The End of The Euro?

Question:  I diversify my investments like you suggest, and some of my holdings are in Europe, where countries are struggling with too much debt and unsustainable social welfare programs.  What do you see happening with the Euro and European investments? 

Answer:  There is plenty of speculation about the future of the Euro, the official currency of the Eurozone. The significance of the Eurozone cannot be overemphasized.  It represents the second largest economy in the world behind the United States and the Euro is the second most traded currency in the world behind the U.S. dollar. Seventeen countries comprise the Eurozone: Austria, Belgium, Cyprus, Estonia, Finland, France, Germany, Greece, Ireland, Italy, Luxembourg, Malta, the Netherlands, Portugal, Slovakia, Slovenia, and Spain.  Notably absent are the United Kingdom, Denmark, and Sweden.  Greece is the worst off financially.  Some Greeks think that if they abandon the Euro and return to the Drachma they will be able to devalue their currency and avoid austerity.  For Greece, that would be a disaster.  Germany, on the other hand, is the strongest member.  Some Germans are unhappy seeing their country on the hook for so much debt created by other countries and would like to see Germany reinstitute the Deutschemark.   They think that even though a strong Deutschemark might hurt some German exporters, imports would be cheaper and inflation would be easier to control. 

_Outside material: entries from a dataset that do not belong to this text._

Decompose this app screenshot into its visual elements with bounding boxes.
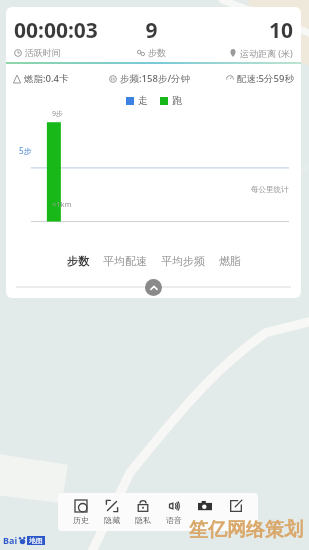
staticText: 语音 <box>166 515 182 525</box>
staticText: 配速:5分59秒 <box>237 72 294 85</box>
staticText: 5步 <box>19 145 32 156</box>
staticText: 每公里统计 <box>251 185 289 194</box>
staticText: 燃脂:0.4卡 <box>24 72 69 85</box>
button[interactable]: 隐藏 <box>96 498 127 526</box>
staticText: 步数 <box>148 47 166 58</box>
button[interactable]: 步频:158步/分钟 <box>97 72 202 85</box>
button[interactable]: Collapse <box>145 279 162 296</box>
button[interactable]: 步数 <box>65 252 91 270</box>
staticText: 隐藏 <box>104 515 120 525</box>
button[interactable]: 历史 <box>65 498 96 526</box>
button[interactable]: 00:00:03 <box>14 16 110 58</box>
staticText: 历史 <box>73 515 89 525</box>
staticText: <1km <box>52 199 72 209</box>
staticText: 笙亿网络策划 <box>189 518 303 542</box>
staticText: 跑 <box>172 94 182 107</box>
staticText: Bai <box>3 534 18 546</box>
button[interactable]: 语音 <box>158 498 189 526</box>
button[interactable]: 平均配速 <box>101 252 149 270</box>
staticText: 平均步频 <box>161 254 205 268</box>
button[interactable]: Share <box>220 498 251 526</box>
button[interactable]: 平均步频 <box>159 252 207 270</box>
staticText: 隐私 <box>135 515 151 525</box>
button[interactable]: 10 <box>193 16 293 59</box>
staticText: 地图 <box>29 536 43 545</box>
button[interactable]: 燃脂:0.4卡 <box>13 72 97 85</box>
staticText: 运动距离 (米) <box>240 47 293 59</box>
staticText: 9 <box>145 16 158 45</box>
staticText: 9步 <box>52 109 64 119</box>
staticText: 活跃时间 <box>25 47 61 58</box>
button[interactable]: 配速:5分59秒 <box>202 72 294 85</box>
staticText: 00:00:03 <box>14 16 98 45</box>
staticText: 步频:158步/分钟 <box>120 72 191 85</box>
staticText: 步数 <box>67 254 89 268</box>
button[interactable]: 燃脂 <box>217 252 243 270</box>
button[interactable]: 9 <box>110 16 193 58</box>
staticText: 10 <box>268 16 293 45</box>
staticText: 平均配速 <box>103 254 147 268</box>
staticText: 燃脂 <box>219 254 241 268</box>
button[interactable]: Camera <box>189 498 220 526</box>
staticText: 走 <box>138 94 148 107</box>
button[interactable]: 隐私 <box>127 498 158 526</box>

But neither Greece nor Germany is likely to abandon the Euro because the rational for establishing the Euro still exists.  Prior to the Euro, each of the seventeen countries had its own currency, and there was a cost associated with every currency exchange.  The Euro eliminated that cost.  It also removed exchange rate risks.  Prior to the conversion to the Euro, companies and individuals in the Eurozone had to deal with changes in the exchange rates, just like we do today if we travel to Europe and exchange dollars for Euros.  Since the introduction of Euro coins and banknotes on January 1, 2002, the Euro has ranged in U.S. dollar value between $0.86 and $1.60.  It currently trades around $1.25. Another advantage of a common currency in the Eurozone is that prices of commonly traded goods tend to converge, removing speculative trade to take advantage of price differentials.  The independent European Central Bank, which is modeled on the German Bundesbank that has been successful keeping inflation low, offers the Eurozone countries this same advantage.  Other advantages of the Euro include increased trade and physical investment within the Eurozone and a decrease in cost of trade in bonds, equity, and banking assets. 

Countries that entered the Eurozone with relatively weak currencies and correspondingly higher interest rates benefited by the stronger Euro and lower interest rates.  Countries whose interest rates dropped the most were Greece, Ireland, Portugal, Spain, and Italy. The lower interest rates prompted these countries and their banks to borrow more and increase their public deficit.  After the 2008-2009 global financial crisis, these countries had to increase their public debt even more, causing their debt to reach unsustainable levels and resulting in the current European sovereign-debt crisis.

We can’t predict the future, but in all likelihood the sovereign-debt crisis will resolve, the Euro and the Eurozone will stay, and your investments will grow over time.